You know those families that talk about everything in life. The ones that actually have relationships with one another.
That's not mine.
Growing up, I was taught, intentionally or unintentionally, to not show your emotions.
Don't talk about your problems.
Don't let people know that you have so much pain in your life.
Don't ever let people in.
Because if you do, they won't accept you.
So here I am now....21 years old in my "prime" years of life. And I find myself struggling to find a purpose.
I find myself not being accepted. Not because I let people in to my life and expressed how I felt. But because I didn't. I look around and find all of these people in relationship with one another. Praying with each other. Crying with one another. And then I see myself.
Alone
Empty
Thirsting for that kind of relationship.
Begging God to just bring someone into my life...anyone at all...that would recognize my hurt, my wounds, my frustrations. Someone that I could have a real relationship with.

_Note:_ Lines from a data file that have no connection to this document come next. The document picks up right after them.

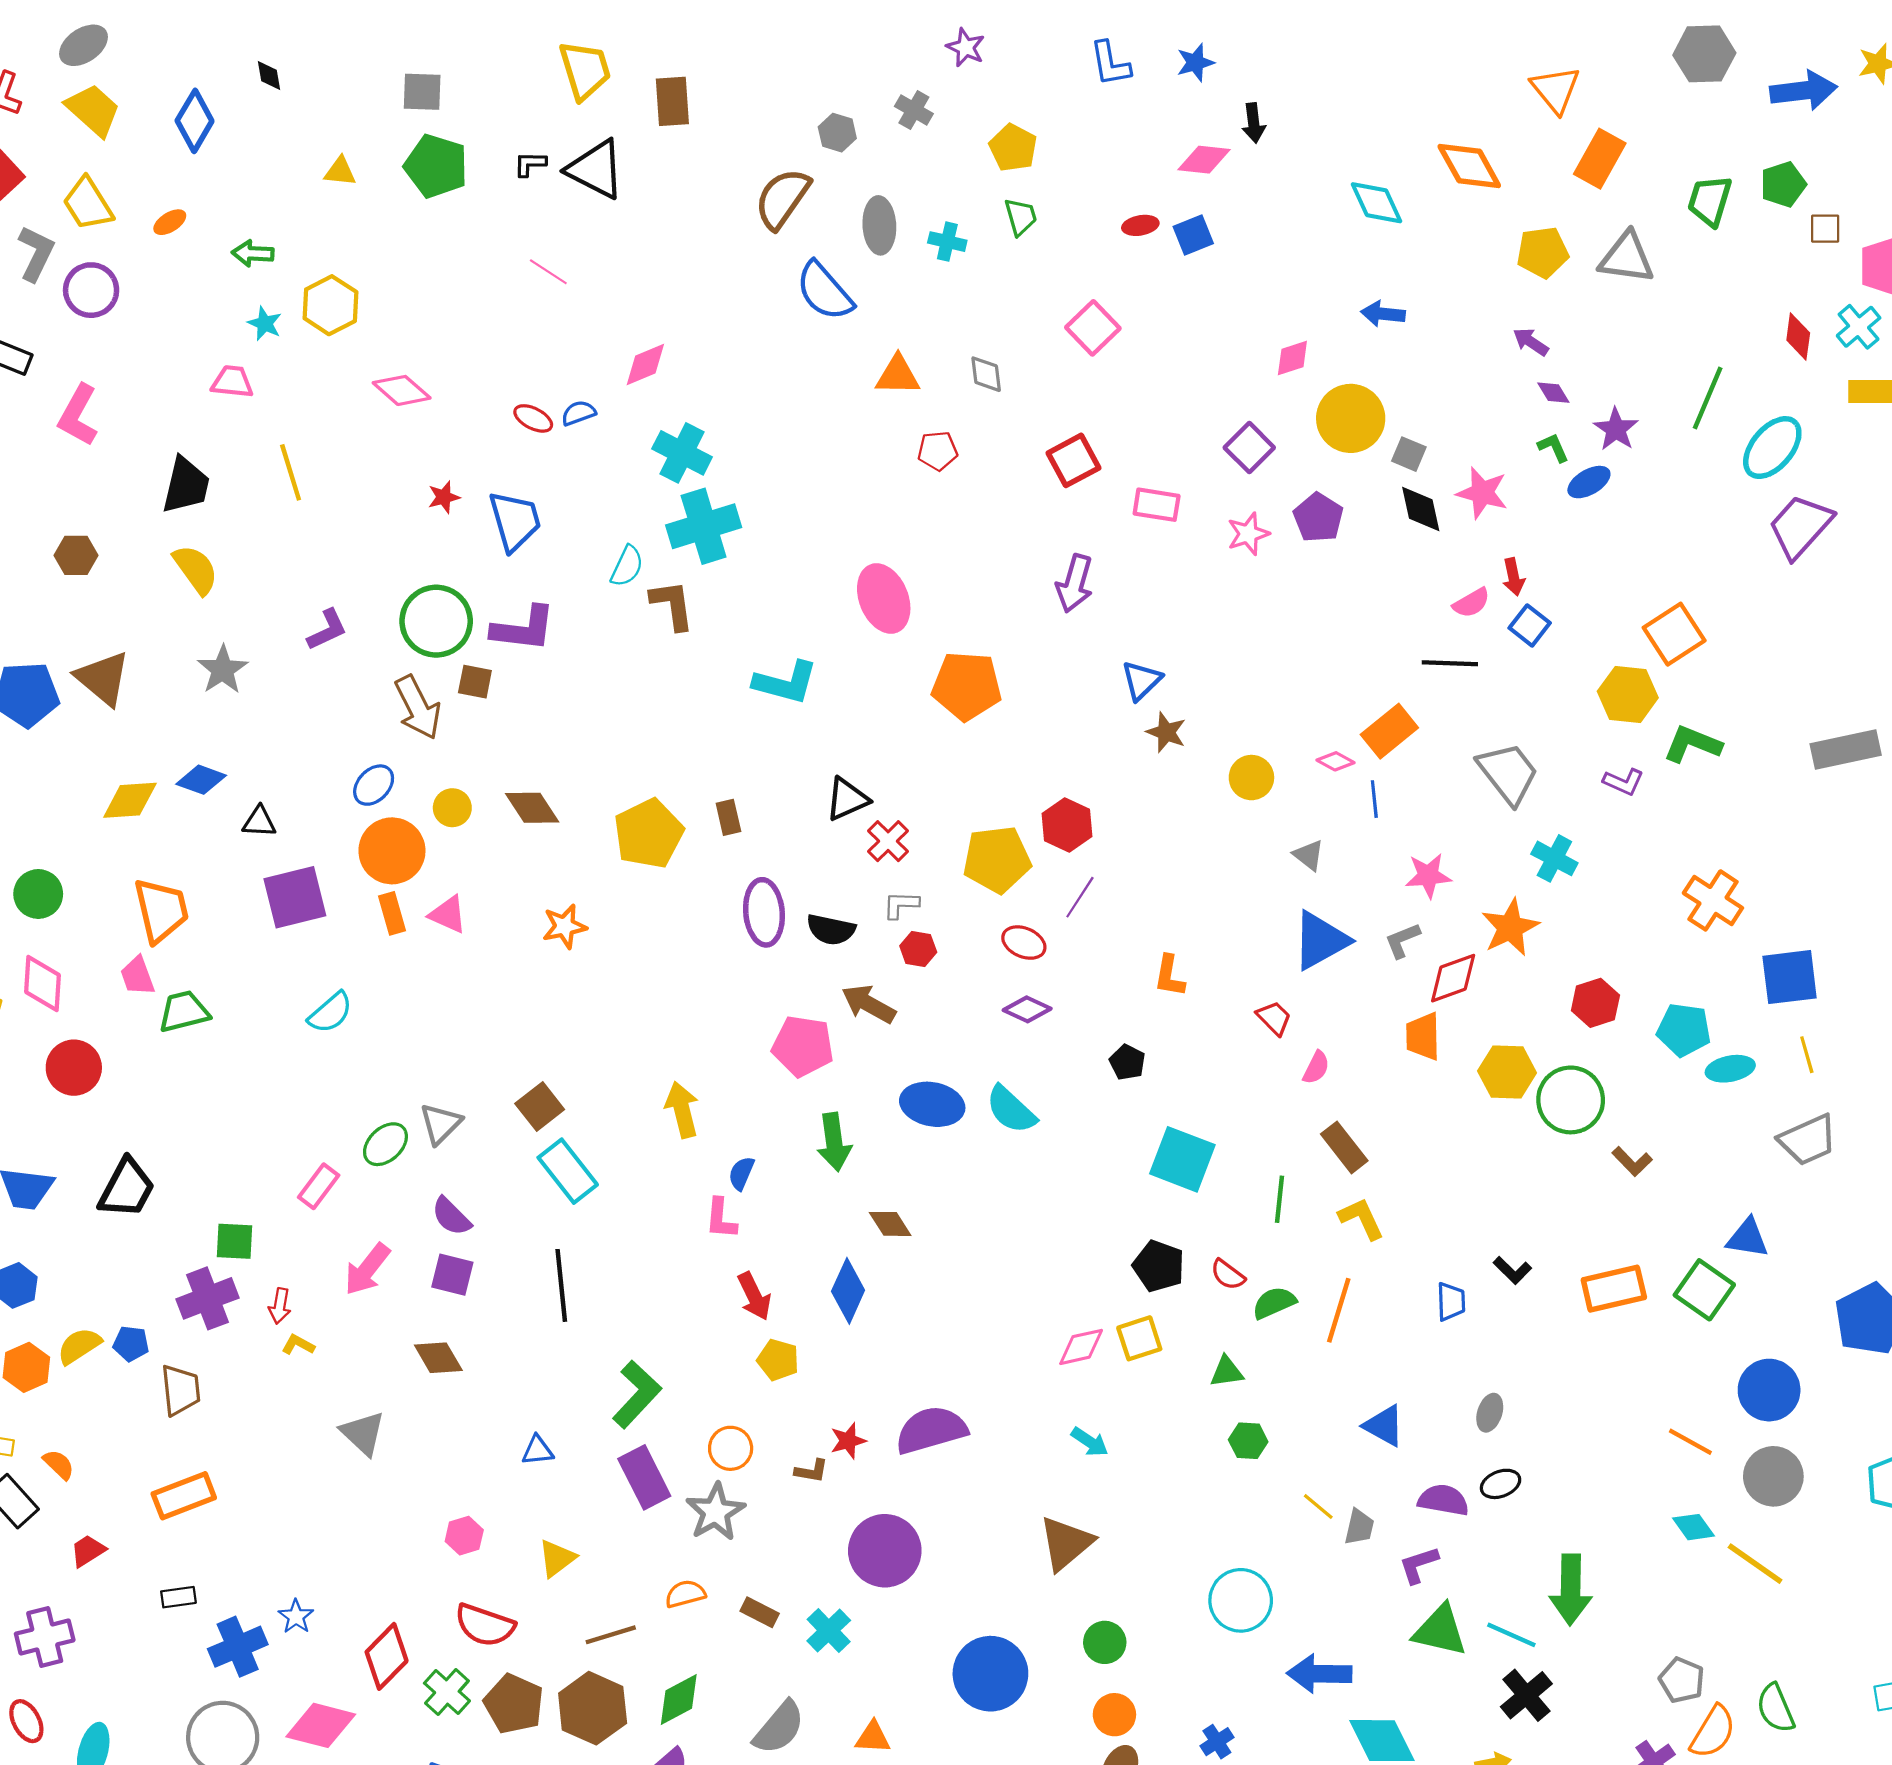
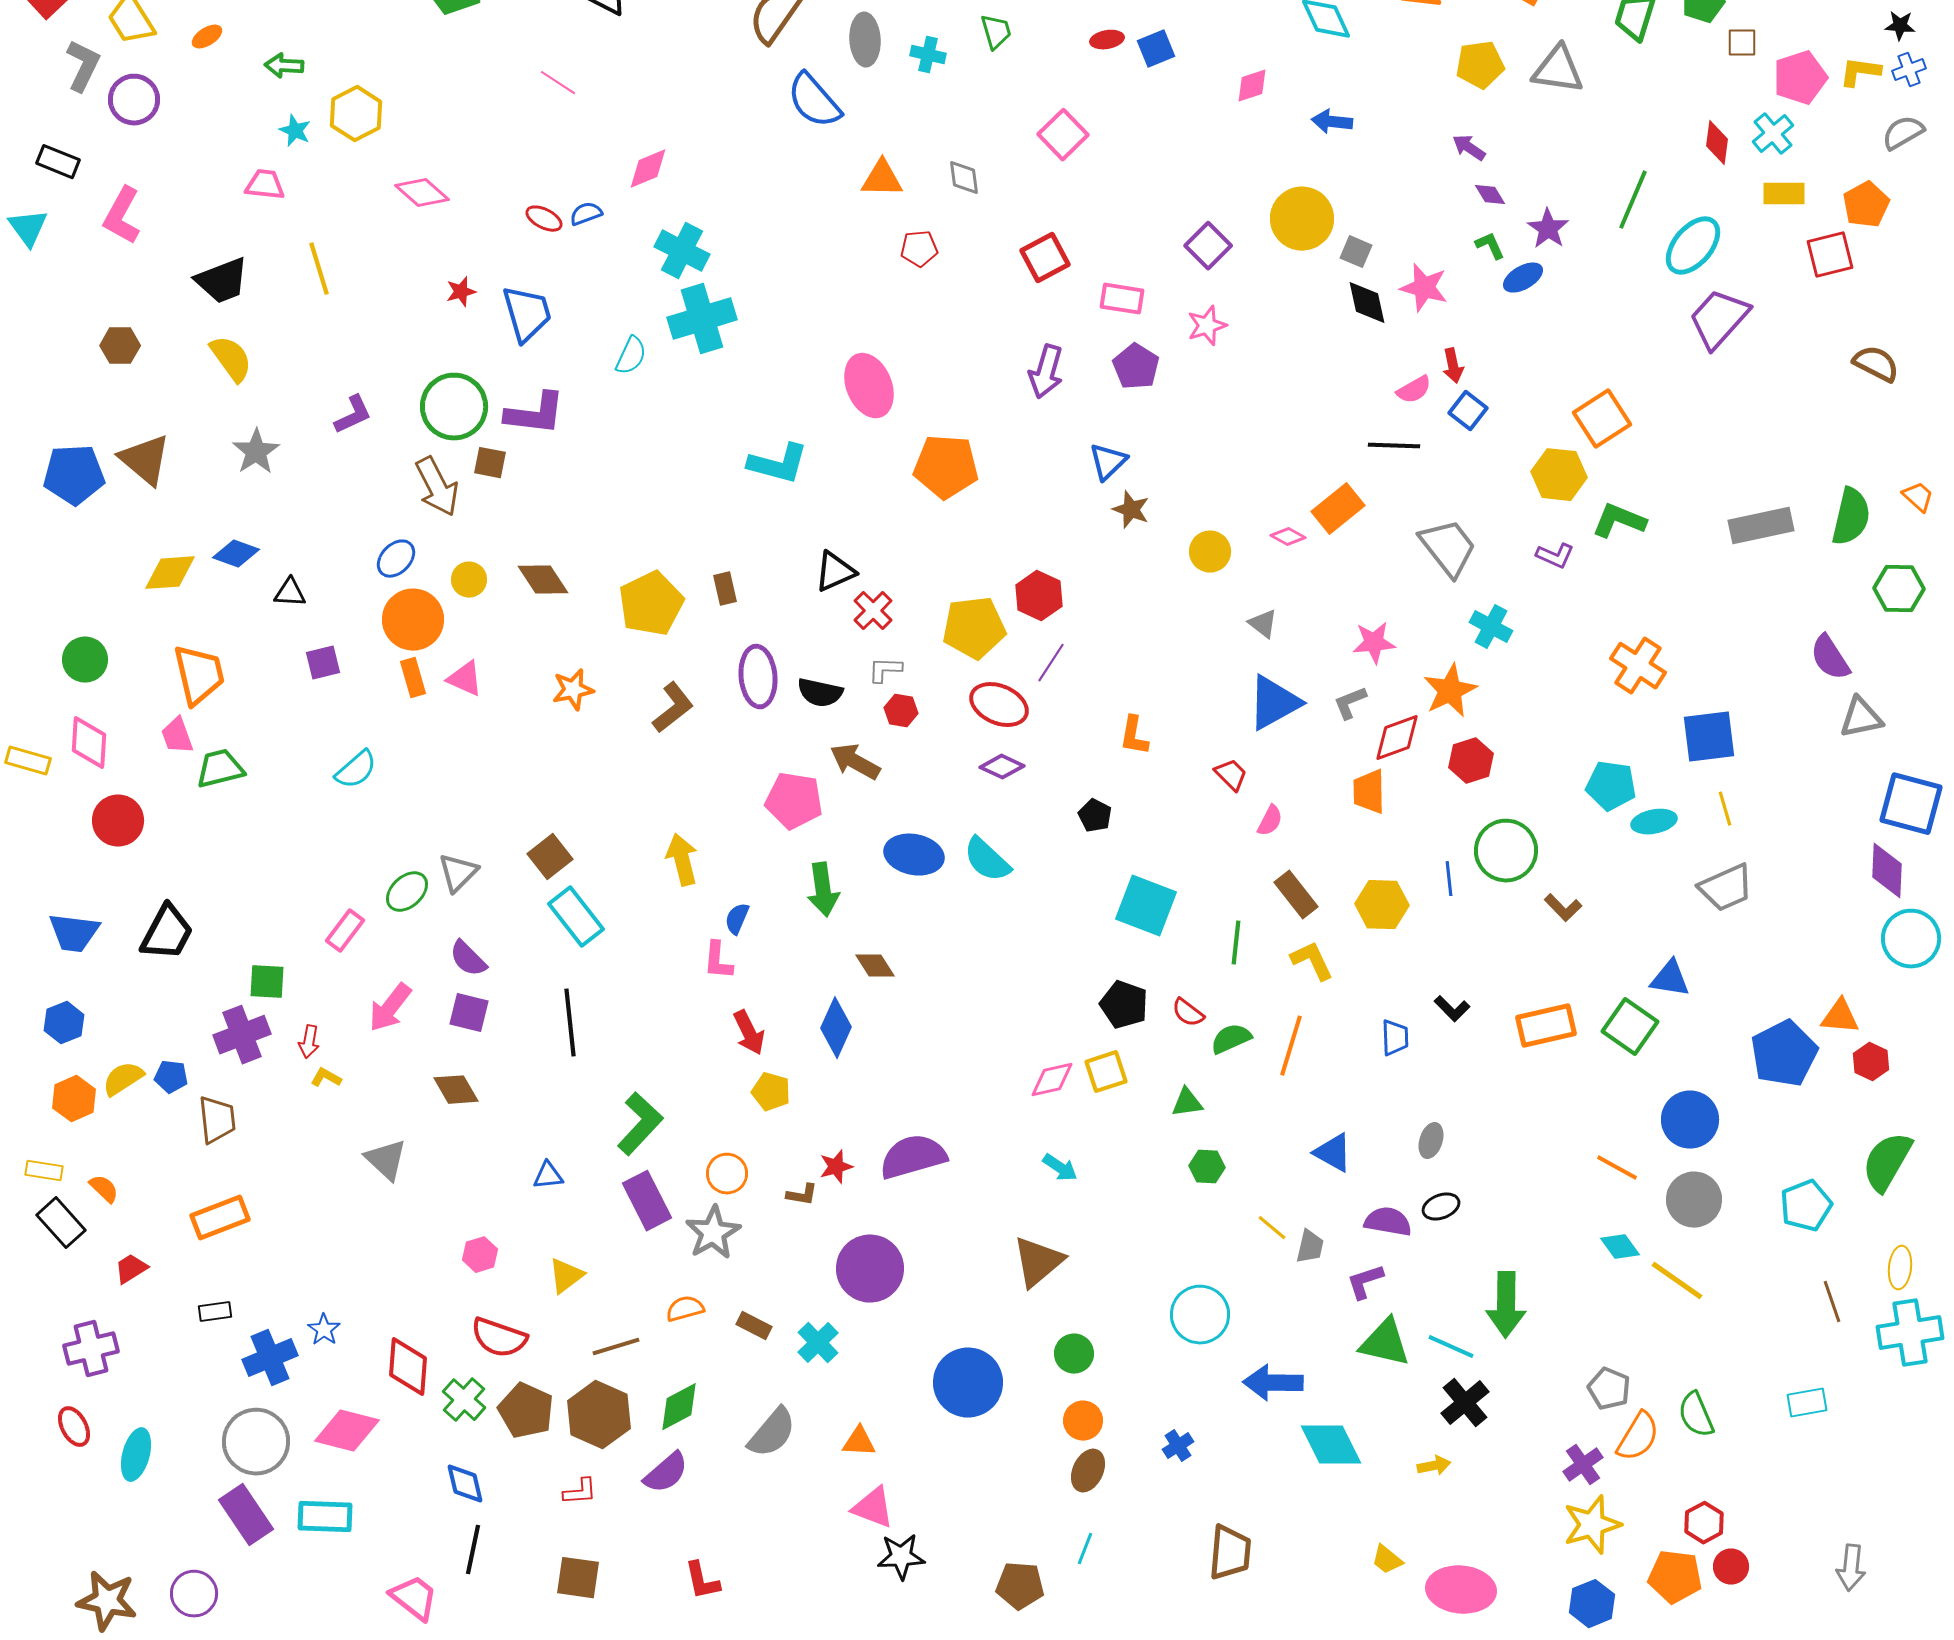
pink diamond: (1292, 358) -> (1252, 86), moved
black trapezoid: (186, 485) -> (222, 281), turned 56
purple pentagon: (1318, 518) -> (1136, 367), moved
brown L-shape: (672, 605) -> (673, 708), moved, turned 60
blue line: (1374, 799) -> (1449, 879), moved
purple square: (295, 897) -> (323, 663), size x0.6
red ellipse: (1024, 943) -> (999, 705), size x1.4
red hexagon: (1595, 1003) -> (1471, 761), moved
yellow hexagon: (1507, 1072) -> (1382, 905), moved
red diamond: (387, 1656) -> (408, 1367), turned -40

I find myself just wandering around life, wanting to express all of these feelings but not knowing how. I know that if I can just let out my anger, my pain, my sadness that there has to be a way this could get better. But I don't know how.
So this blog is one step in the right direction. One small step for me to actually express my feelings. One small step for me to be able to talk about my hurts.
This is just a small step towards me being able to accept myself and accept the fact that I am forgiven and I am loved by my Father.